Background: Esophagectomy induces a systemic inflammatory response whose extent has been recognized as a predictive factor of postoperative respiratory morbidity. The aim of this study was to determine the effectiveness of a protective ventilatory strategy to reduce systemic inflammation in patients undergoing esophagectomy.
Methods: The authors prospectively investigated 52 patients undergoing planned esophagectomy for cancer. Patients were randomly assigned to a conventional ventilation strategy (n = 26; tidal volume of 9 ml/kg during two-lung and one-lung ventilation; no positive end-expiratory pressure) or a protective ventilation strategy (n = 26; tidal volume of 9 ml/kg during two-lung ventilation, reduced to 5 ml/kg during one-lung ventilation; positive end-expiratory pressure 5 cm H2O throughout the operative time).

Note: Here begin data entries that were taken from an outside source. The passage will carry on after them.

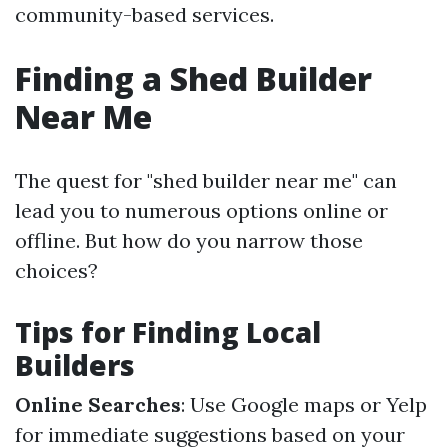
community-based services.
Finding a Shed Builder
Near Me
The quest for "shed builder near me" can
lead you to numerous options online or
offline. But how do you narrow those
choices?
Tips for Finding Local
Builders
Online Searches
: Use Google maps or Yelp
for immediate suggestions based on your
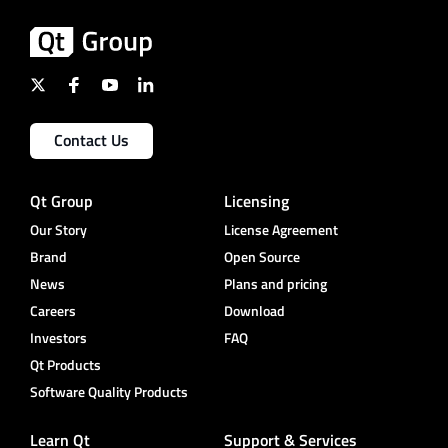
Contact Us
Qt Group
Licensing
Our Story
License Agreement
Brand
Open Source
News
Plans and pricing
Careers
Download
Investors
FAQ
Qt Products
Software Quality Products
Learn Qt
Support & Services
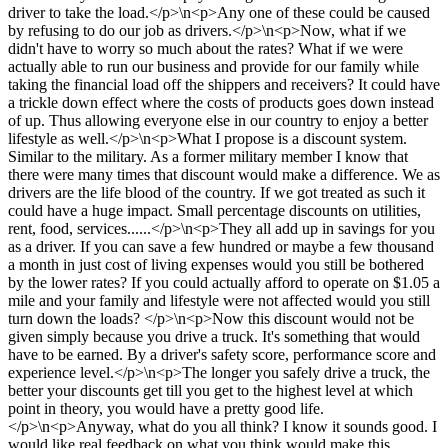
driver to take the load.</p>\n<p>Any one of these could be caused
by refusing to do our job as drivers.</p>\n<p>Now, what if we
didn't have to worry so much about the rates? What if we were
actually able to run our business and provide for our family while
taking the financial load off the shippers and receivers? It could have
a trickle down effect where the costs of products goes down instead
of up. Thus allowing everyone else in our country to enjoy a better
lifestyle as well.</p>\n<p>What I propose is a discount system.
Similar to the military. As a former military member I know that
there were many times that discount would make a difference. We as
drivers are the life blood of the country. If we got treated as such it
could have a huge impact. Small percentage discounts on utilities,
rent, food, services......</p>\n<p>They all add up in savings for you
as a driver. If you can save a few hundred or maybe a few thousand
a month in just cost of living expenses would you still be bothered
by the lower rates? If you could actually afford to operate on $1.05 a
mile and your family and lifestyle were not affected would you still
turn down the loads? </p>\n<p>Now this discount would not be
given simply because you drive a truck. It's something that would
have to be earned. By a driver's safety score, performance score and
experience level.</p>\n<p>The longer you safely drive a truck, the
better your discounts get till you get to the highest level at which
point in theory, you would have a pretty good life.
</p>\n<p>Anyway, what do you all think? I know it sounds good. I
would like real feedback on what you think would make this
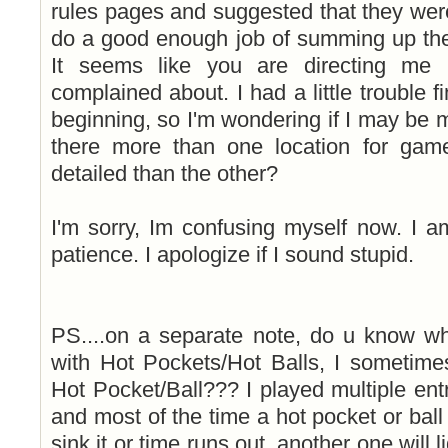
rules pages and suggested that they wer
do a good enough job of summing up the
It seems like you are directing me 
complained about. I had a little trouble fi
beginning, so I'm wondering if I may be 
there more than one location for gam
detailed than the other?
I'm sorry, Im confusing myself now. I 
patience. I apologize if I sound stupid.
PS....on a separate note, do u know 
with Hot Pockets/Hot Balls, I sometime
Hot Pocket/Ball??? I played multiple en
and most of the time a hot pocket or ball w
sink it or time runs out, another one will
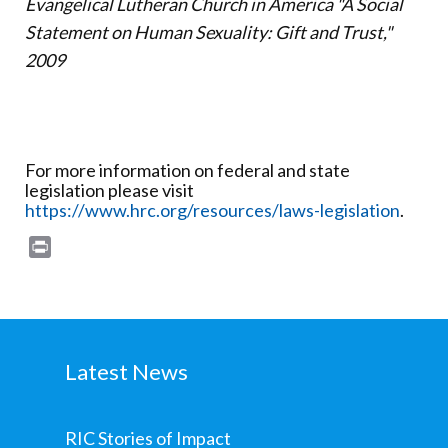
Evangelical Lutheran Church in America "A Social
Statement on Human Sexuality: Gift and Trust,"
2009
For more information on federal and state
legislation please visit
https://www.hrc.org/resources/laws-legislation
.
Print
Latest News
RIC Stories of Impact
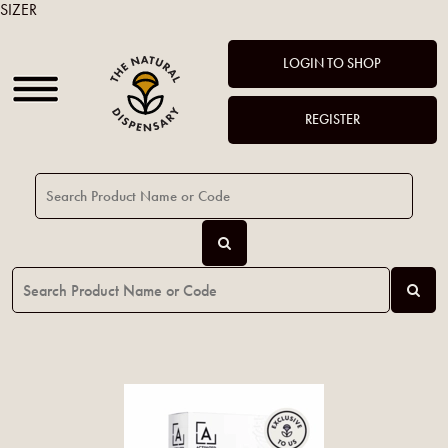
SIZER
LOGIN TO SHOP
REGISTER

Results: Plasmatic levels of interleukin (IL)-1beta, IL-6, IL-8, and tumor necrosis factor alpha were measured perioperatively and postoperatively. Pulmonary function and postoperative evolution were also evaluated. Patients who received protective strategy had lower blood levels of IL-1beta, IL-6, and IL-8 at the end of one-lung ventilation (0.24 [0.15-0.40] vs. 0.56 [0.38-0.89] pg/ml, P < 0.001; 91 [61-117] vs. 189 [127-294] pg/ml, P < 0.001; and 30 [22-45] vs. 49 [29-69] pg/ml, P < 0.05, respectively) and 18 h postoperatively (0.18 [0.13-0.30] vs. 0.43 [0.34-0.54] pg/ml, P < 0.001; 54 [36-89] vs. 116 [78-208] pg/ml, P < 0.001; 16 [11-24] vs. 35 [28-53] pg/ml, P < 0.001, respectively). Protective strategy resulted in higher oxygen partial pressure to inspired oxygen fraction ratio during one-lung ventilation and 1 h postoperatively and in a reduction of postoperative mechanical ventilation duration (115 +/- 38 vs. 171 +/- 57 min, P < 0.001).
Conclusion: A protective ventilatory strategy decreases the proinflammatory systemic response after esophagectomy, improves lung function, and results in earlier extubation.